Michael Muczynski is a partner at Marshall Gerstein & Borun. He’s been practicing for 11 years with experience in both IP litigation and patent prosecution. His focus is on pharmaceuticals and other chemical industries.
What do you find the most interesting about your practice?
I really enjoy solving problems. Ever since I was a kid, I’ve liked to take things apart to figure out how they work, and then fix them or improve them. So, for me, the most interesting parts of my practice are the big challenges. I like to find a way to get something done when others think that it’s impossible. Often, that means digging into the facts to develop an argument for patentability of an invention that really convinces the Patent Office. Another side to the coin is in preventing problems. So, for example, I like thinking steps ahead like in a chess game when drafting a patent application to find all the ways it might be attacked during prosecution or enforcement, and then eliminate those problems or build in defenses.
What makes a good lawyer?
I think a good patent lawyer has to have a combination of three essential qualities.
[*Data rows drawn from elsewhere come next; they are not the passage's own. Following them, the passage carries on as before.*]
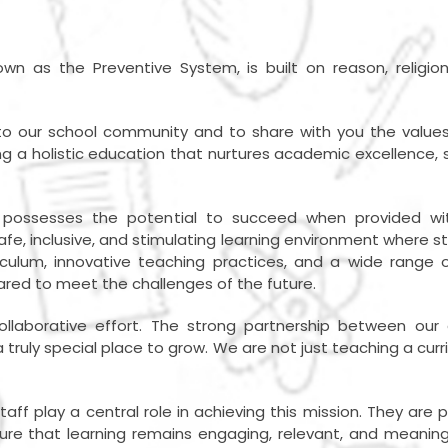
wn as the Preventive System, is built on reason, religio
 our school community and to share with you the values, 
 a holistic education that nurtures academic excellence, st
d possesses the potential to succeed when provided wi
safe, inclusive, and stimulating learning environment where s
culum, innovative teaching practices, and a wide range o
ared to meet the challenges of the future.
ollaborative effort. The strong partnership between our
truly special place to grow. We are not just teaching a curr
staff play a central role in achieving this mission. They a
 that learning remains engaging, relevant, and meaningful.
First, is a good technical education and solid understanding of the science involved in the invention. The clients and inventors we work with really do a great job of explaining their inventions to us, but without having the appropriate technical base to build upon so many opportunities could be lost. I know that we add value to protecting and enforcing inventions, for example, by being able to collaborate with inventors to improve the breadth of a patent application and spot weaknesses. Second, is a thorough understanding of the law, and taking the time to keep up with developments in case law. A good lawyer is also a legal scholar. Third, is the ability to creatively combine the technical aspects of the issues we’re faced with and the principles of law to find solutions for our clients that improve their bottom line.
What is the biggest legal news right now, and what is its impact?
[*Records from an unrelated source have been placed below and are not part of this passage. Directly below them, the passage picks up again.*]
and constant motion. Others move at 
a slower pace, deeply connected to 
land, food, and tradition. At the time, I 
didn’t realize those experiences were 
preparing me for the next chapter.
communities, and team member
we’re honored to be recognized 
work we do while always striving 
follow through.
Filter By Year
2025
There are two big legal issue in the news right now that will affect our clients. First is the Supreme Court’s decision to review the the Bilski v. Doll decision from the Court of Appeals for the Federal Circuit. The issue there is whether method inventions need to be associated with a machine or some transformation of matter in order to be patent-eligible subject matter. The invention at issue is a so-called “business method” that involves a series of steps for hedging risk in commodities trading, but the decision will have implications for many other industries such as software and even biotechnology. For example, under one legal theory a method of diagnosing a disease would not be patent-eligible subject matter because the novel step would involve a mental step of correlation (e.g., between a discovered property and a patient’s blood test results). The inability to patent such an invention removes the financial incentive for doing that kind of research. This could be a serious detriment to cancer treatment, for example, where early detection can make the difference in patient survival.
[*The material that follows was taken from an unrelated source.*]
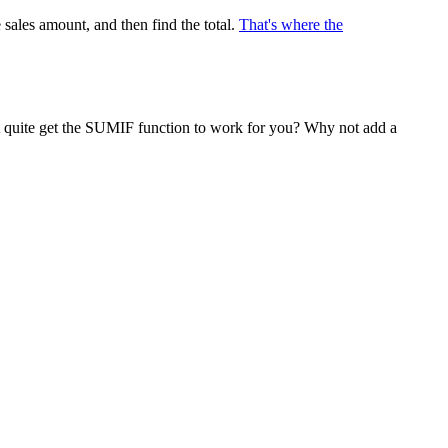
 sales amount, and then find the total.
That's where the
n't quite get the SUMIF function to work for you? Why not add a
The second issue is the debate in Congress about so-called “follow-on biologics,” or generic versions of biotechnology drugs (drugs produced using living organisms). Congress will need to balance the the economic advantages of allowing generic biologics with incentives to biotechnology companies for continuing to develop new therapies, while at the same time taking into consideration unique safety and efficacy considerations involved with generic biologics.